The decision by the board of AstraZeneca to oppose what would be the largest-ever foreign acquisition of a British company was backed by Aberdeen Asset Management, which said Pfizer could have done better.
Pfizer has said the latest offer was final but there was speculation yesterday it may return to the fray.
With 2.5 per cent of AstraZeneca's shares, Aberdeen Asset Management could have a significant influence on events.
The asset manager's chief investment officer Anne Richards said the latest £55 per share offer from Pfizer was better than the £53.50 approach AstraZeneca spurned last week but certainly wasn't a knock out.
"Valuing the pipeline of future products in a pharmaceutical company is notoriously tricky" said Ms Richards, adding: "Takeovers in the pharmaceutical sector can be disruptive to research and development and don't always increase shareholder value."
She noted shareholders would be paid more than half the takeover price in Pfizer shares, listed in the US.
AstraZeneca chairman Leif Johansson said he had told Pfizer in discussions that his board could only recommend a bid that was at least 10 per cent above an offer of £53.50 pounds made by Pfizer on Friday, or £58.85.
Pfizer wants to create the world's largest drugs firm, with a headquarters in New York but a tax base in Britain, where corporation tax rates are lower than in the United States.
The plan has met entrenched opposition from AstraZeneca, as well as politicians and scientists who fear cuts to jobs and research.

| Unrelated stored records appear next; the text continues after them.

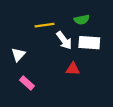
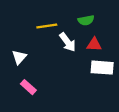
white rectangle: (89, 43) -> (102, 68), moved
red triangle: (73, 69) -> (94, 44), moved

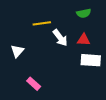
green semicircle: (86, 20) -> (84, 13), moved
pink rectangle: (28, 87) -> (34, 84), moved

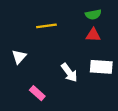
white arrow: (60, 38) -> (69, 73), moved
red triangle: (84, 40) -> (93, 35), moved

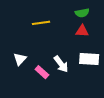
white triangle: (19, 57) -> (20, 59), moved
pink rectangle: (37, 93) -> (42, 72), moved

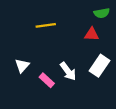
green semicircle: (82, 13) -> (102, 13), moved
white rectangle: (89, 59) -> (99, 66), turned -60

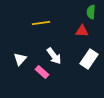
green semicircle: (102, 13) -> (91, 12), turned 104
white arrow: (68, 71) -> (54, 56), moved

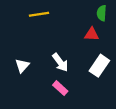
yellow line: (41, 23) -> (39, 14), moved
pink rectangle: (42, 72) -> (60, 88), moved

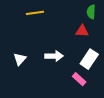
white arrow: (60, 62) -> (54, 56), turned -54
pink rectangle: (60, 88) -> (79, 79), moved

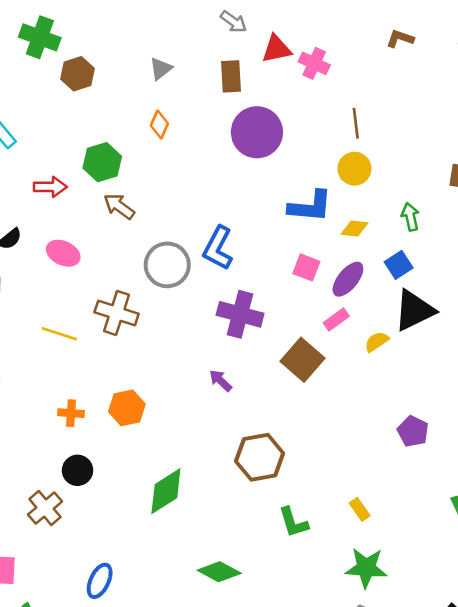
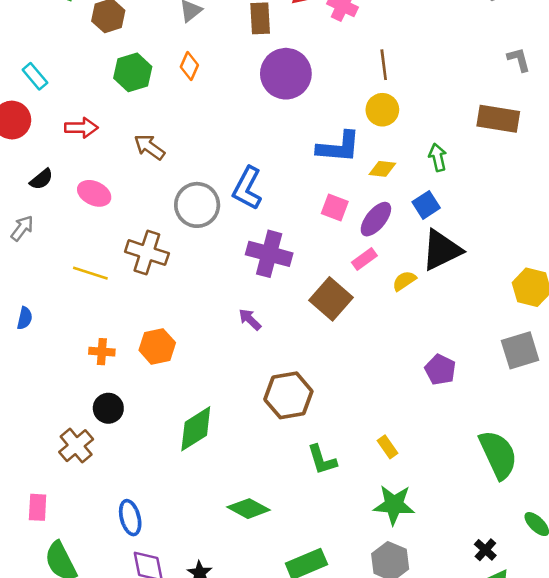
green hexagon: (102, 162) -> (133, 72), moved
blue ellipse: (100, 581) -> (130, 518), turned -40

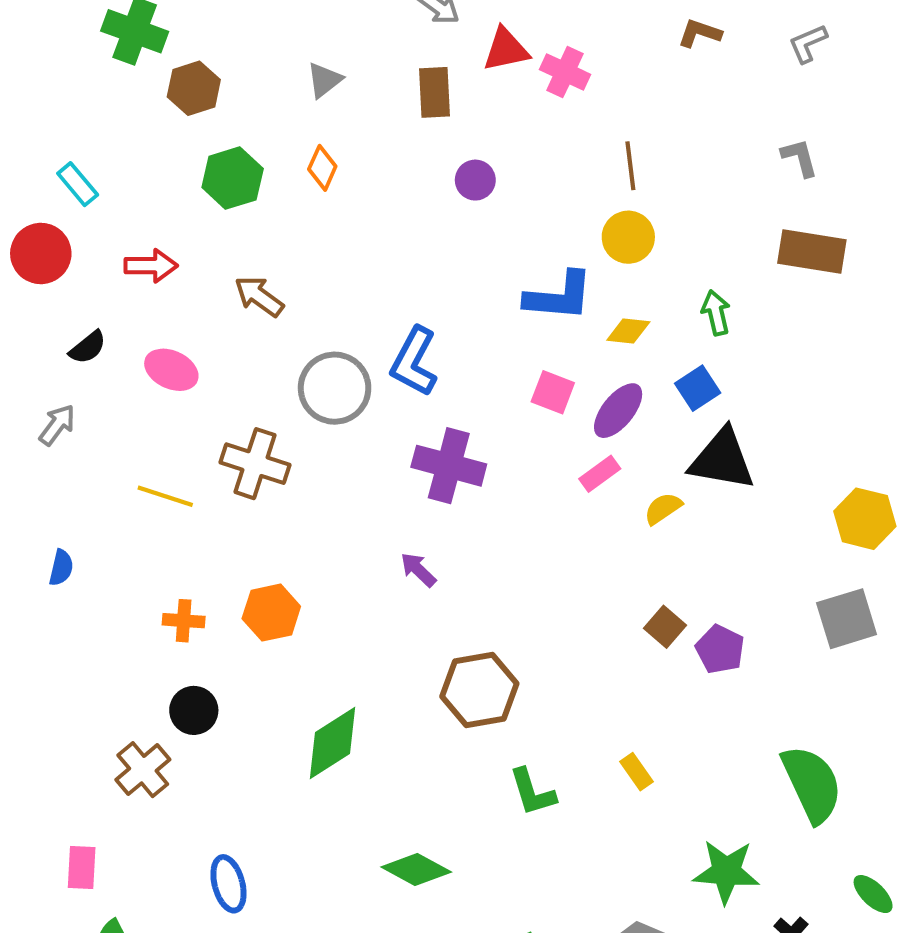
gray L-shape: (519, 60) -> (800, 158), moved
purple circle: (286, 74) -> (475, 180), size x0.5
black triangle: (442, 250) -> (722, 460), turned 36
brown square: (331, 299) -> (665, 627), moved, size x0.6
green star: (394, 505) -> (726, 872), moved

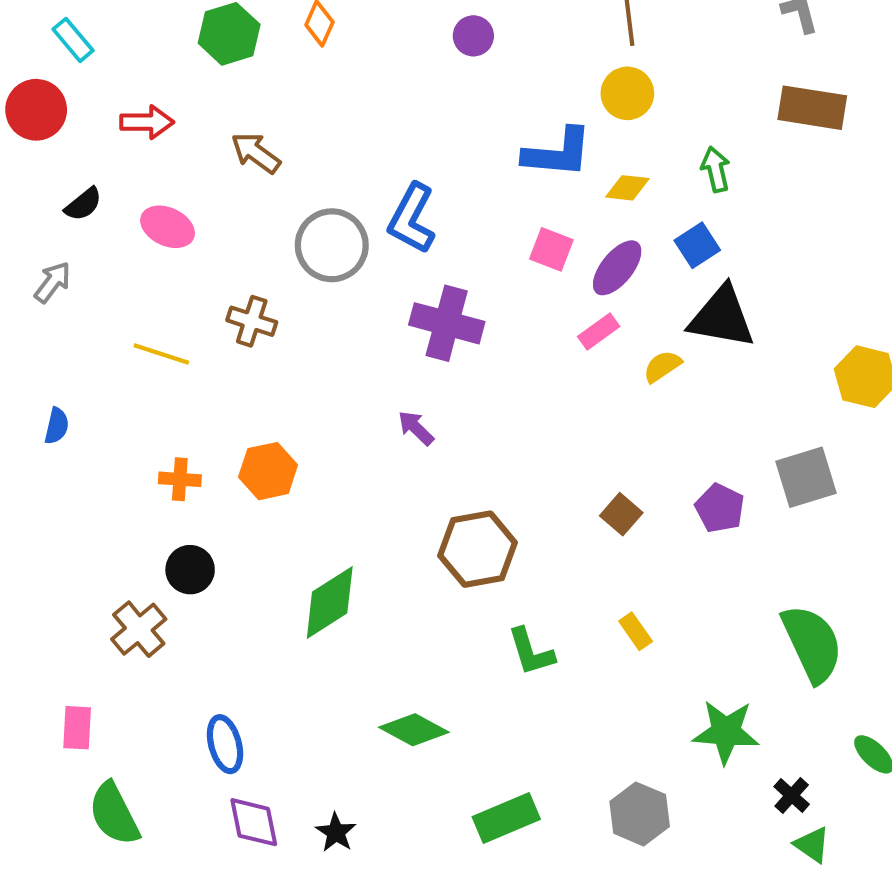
brown cross: (255, 464) -> (252, 321), size x0.7
gray square: (847, 619) -> (806, 477), moved
brown square: (665, 627) -> (621, 514), moved

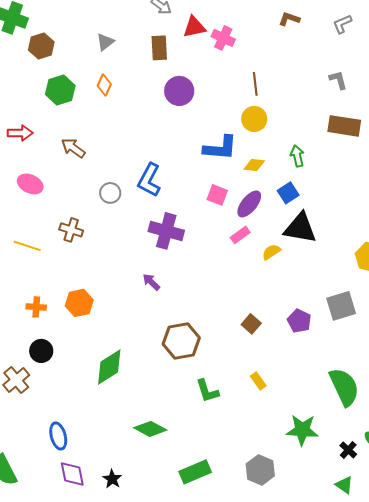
purple circle: (473, 36) -> (179, 91), size x1.5
gray circle: (332, 245) -> (110, 193), size x0.6
black cross: (792, 795) -> (348, 450), moved

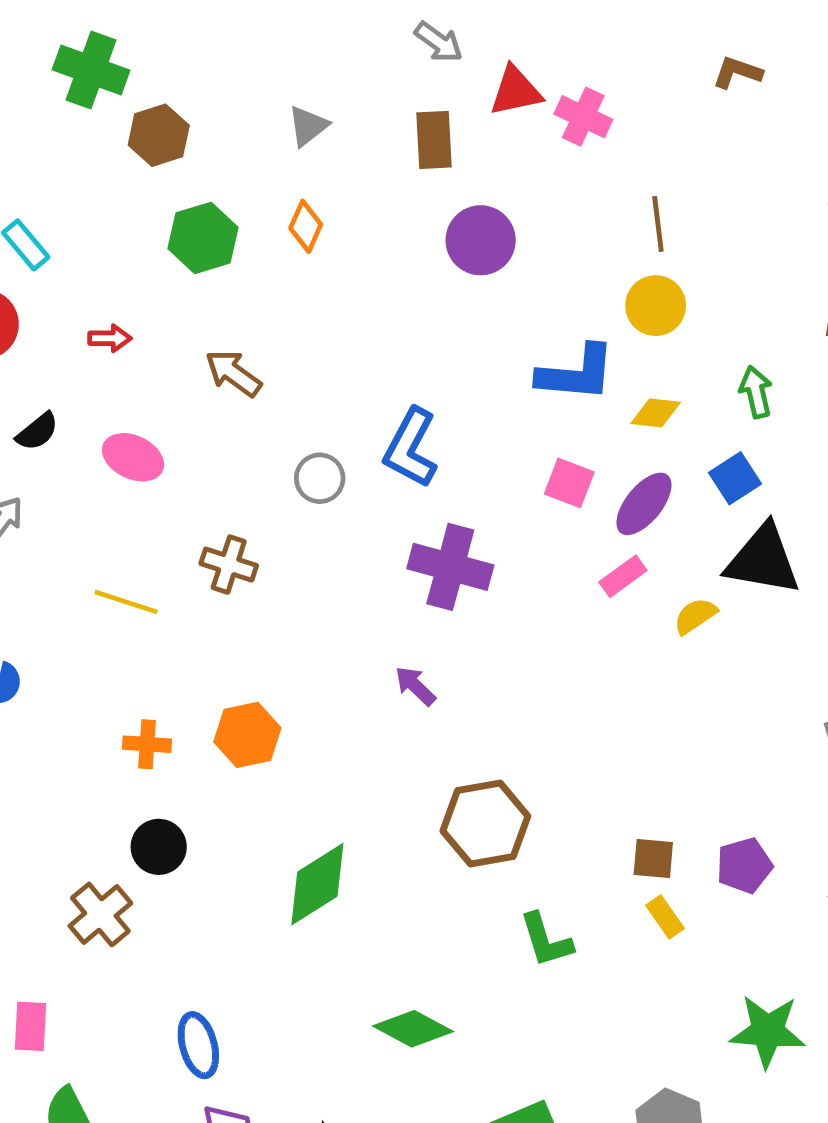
red arrow: (20, 133) -> (110, 338), size x0.7
purple pentagon: (299, 321) -> (744, 866), moved, turned 30
brown square: (251, 324) -> (653, 859), moved, turned -36

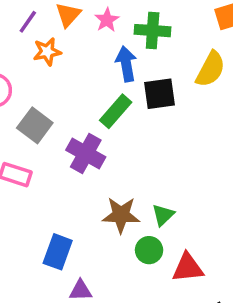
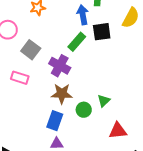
brown star: (121, 215) -> (62, 94), moved
green circle: (149, 250) -> (84, 110), moved
blue rectangle: (58, 252) -> (55, 121), moved

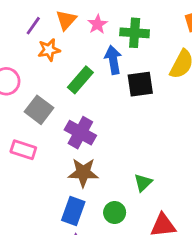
green rectangle: (77, 42) -> (80, 80), moved
green circle: (84, 110) -> (115, 212), moved

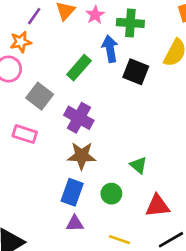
orange star: (49, 50) -> (21, 42), moved
black square: (140, 84) -> (136, 72), turned 30
green triangle: (143, 183) -> (138, 165), turned -36

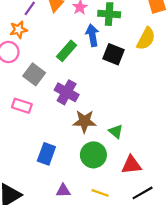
brown star: (82, 156) -> (84, 121), moved
blue rectangle: (72, 192) -> (46, 154), moved
green circle: (111, 194) -> (93, 155), size x1.5
purple triangle: (75, 223) -> (63, 191), moved

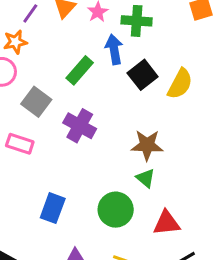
yellow semicircle: (146, 39) -> (180, 84), moved
black square: (114, 54) -> (143, 75), turned 30
brown star: (84, 121) -> (147, 145), moved

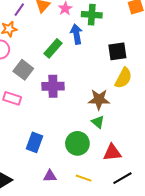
black square: (143, 75) -> (117, 51), moved, turned 30
yellow semicircle: (180, 84) -> (123, 78), moved
purple cross: (80, 126) -> (53, 86), turned -30

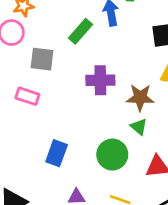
gray square: (23, 70) -> (42, 59), turned -30
purple cross: (53, 86) -> (100, 80), moved

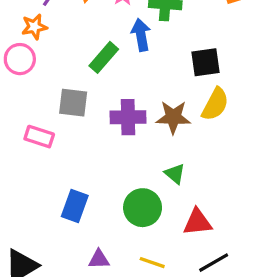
gray square: (42, 59) -> (73, 103), moved
brown star: (140, 98) -> (173, 117), moved

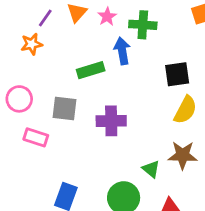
green rectangle: (104, 57) -> (91, 70), turned 32
pink circle: (20, 59) -> (19, 99), moved
brown star: (173, 117) -> (183, 155), moved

Mr Johansson said Pfizer's approach had been driven by the corporate financial benefits to its shareholders of cost savings and tax minimisation.
Aberdeen Asset Management's chief executive Martin Gilbert said recently the proposed deal raised public interest issues.
But, some big shareholders appeared unhappy yesterday, when Astrazeneca's share price fell 11 per cent, £5.36p to £42.88.
Alastair Gunn of Jupiter Fund Management said: "We are disappointed the board of AstraZeneca has rejected Pfizer's latest offer so categorically. They should have at least engaged in a constructive conversation with Pfizer."
The firm has until May 26 to increase its offer under UK takeover rules.
Mr Johanssen said: " I think the language is very clear in Pfizer's letter that this is their absolute last and final (offer). I think the (UK) Takeover Panel might hold them to that."
Ms Richards said: "We wouldn't be surprised if they (Pfizer) came back at some point."